* The problem
Would you transcribe the listing that follows, character for character, and omit its images?

* Task inputs
-=-=-

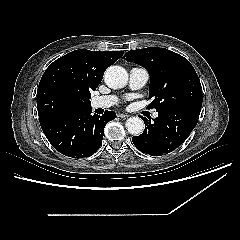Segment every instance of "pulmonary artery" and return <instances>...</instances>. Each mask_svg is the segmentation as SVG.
<instances>
[{"label": "pulmonary artery", "instance_id": "obj_1", "mask_svg": "<svg viewBox=\"0 0 240 240\" xmlns=\"http://www.w3.org/2000/svg\"><path fill=\"white\" fill-rule=\"evenodd\" d=\"M149 79V73L146 69L140 67H134L129 73V88L131 90H139L144 87ZM119 98L114 95L98 96L92 99L93 108H108L117 104ZM153 117H158V112L153 113Z\"/></svg>", "mask_w": 240, "mask_h": 240}]
</instances>
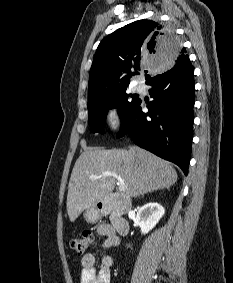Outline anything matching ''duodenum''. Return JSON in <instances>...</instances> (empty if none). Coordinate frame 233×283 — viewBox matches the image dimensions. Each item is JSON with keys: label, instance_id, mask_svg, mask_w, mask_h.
Instances as JSON below:
<instances>
[{"label": "duodenum", "instance_id": "410a0bca", "mask_svg": "<svg viewBox=\"0 0 233 283\" xmlns=\"http://www.w3.org/2000/svg\"><path fill=\"white\" fill-rule=\"evenodd\" d=\"M127 199L122 195H112L98 204L99 213L111 215V228L114 233L125 235L128 232V222L123 215L128 211Z\"/></svg>", "mask_w": 233, "mask_h": 283}]
</instances>
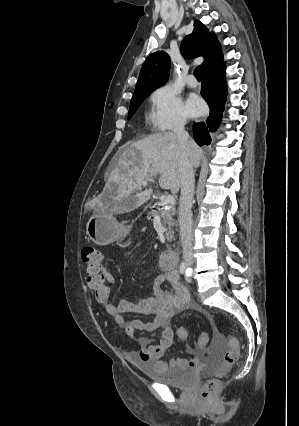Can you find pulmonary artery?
<instances>
[{"label":"pulmonary artery","instance_id":"e3ab8cb5","mask_svg":"<svg viewBox=\"0 0 299 426\" xmlns=\"http://www.w3.org/2000/svg\"><path fill=\"white\" fill-rule=\"evenodd\" d=\"M186 83L189 87H192V88L197 86V80L195 79L193 75L188 76Z\"/></svg>","mask_w":299,"mask_h":426}]
</instances>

-=-=-

* Exercise answer
Segment every instance of "pulmonary artery" and return <instances>...</instances>. Each mask_svg is the segmentation as SVG.
<instances>
[{"label": "pulmonary artery", "instance_id": "obj_1", "mask_svg": "<svg viewBox=\"0 0 240 240\" xmlns=\"http://www.w3.org/2000/svg\"><path fill=\"white\" fill-rule=\"evenodd\" d=\"M149 79V73L146 69L140 67H134L129 73V88L131 90H139L144 87ZM119 98L114 95L98 96L92 99L93 108H108L117 104ZM153 117H158V112L153 113Z\"/></svg>", "mask_w": 240, "mask_h": 240}]
</instances>
Outline anything matching ''duodenum''. Return JSON in <instances>...</instances> (empty if none). Coordinate frame 233×283 — viewBox matches the image dimensions. Each item is JSON with keys: label, instance_id, mask_svg, mask_w, mask_h.
Instances as JSON below:
<instances>
[{"label": "duodenum", "instance_id": "410a0bca", "mask_svg": "<svg viewBox=\"0 0 233 283\" xmlns=\"http://www.w3.org/2000/svg\"><path fill=\"white\" fill-rule=\"evenodd\" d=\"M127 199L122 195H112L98 204L99 213L111 215V228L114 233L125 235L128 232V222L123 215L128 211Z\"/></svg>", "mask_w": 233, "mask_h": 283}]
</instances>
Can you find pulmonary artery?
<instances>
[{"label":"pulmonary artery","instance_id":"e3ab8cb5","mask_svg":"<svg viewBox=\"0 0 299 426\" xmlns=\"http://www.w3.org/2000/svg\"><path fill=\"white\" fill-rule=\"evenodd\" d=\"M186 83L189 87H192V88L197 86V80L195 79L193 75L188 76Z\"/></svg>","mask_w":299,"mask_h":426}]
</instances>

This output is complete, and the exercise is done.